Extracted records
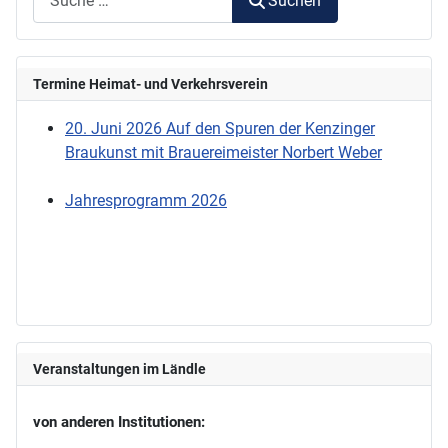
Suchen
Termine Heimat- und Verkehrsverein
20. Juni 2026 Auf den Spuren der Kenzinger
Braukunst mit Brauereimeister Norbert Weber
Jahresprogramm 2026
Veranstaltungen im Ländle
von anderen Institutionen:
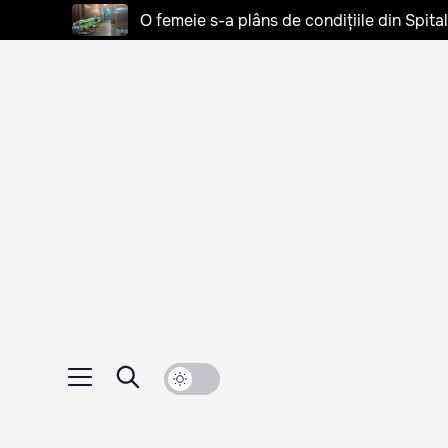
O femeie s-a plâns de condițiile din Spita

• EXERCISE OBJECTIVE
Please print every record above exactly, but leave the pictures out.

• ANSWER BOX
Suchen
Termine Heimat- und Verkehrsverein
20. Juni 2026 Auf den Spuren der Kenzinger
Braukunst mit Brauereimeister Norbert Weber
Jahresprogramm 2026
Veranstaltungen im Ländle
von anderen Institutionen:
O femeie s-a plâns de condițiile din Spita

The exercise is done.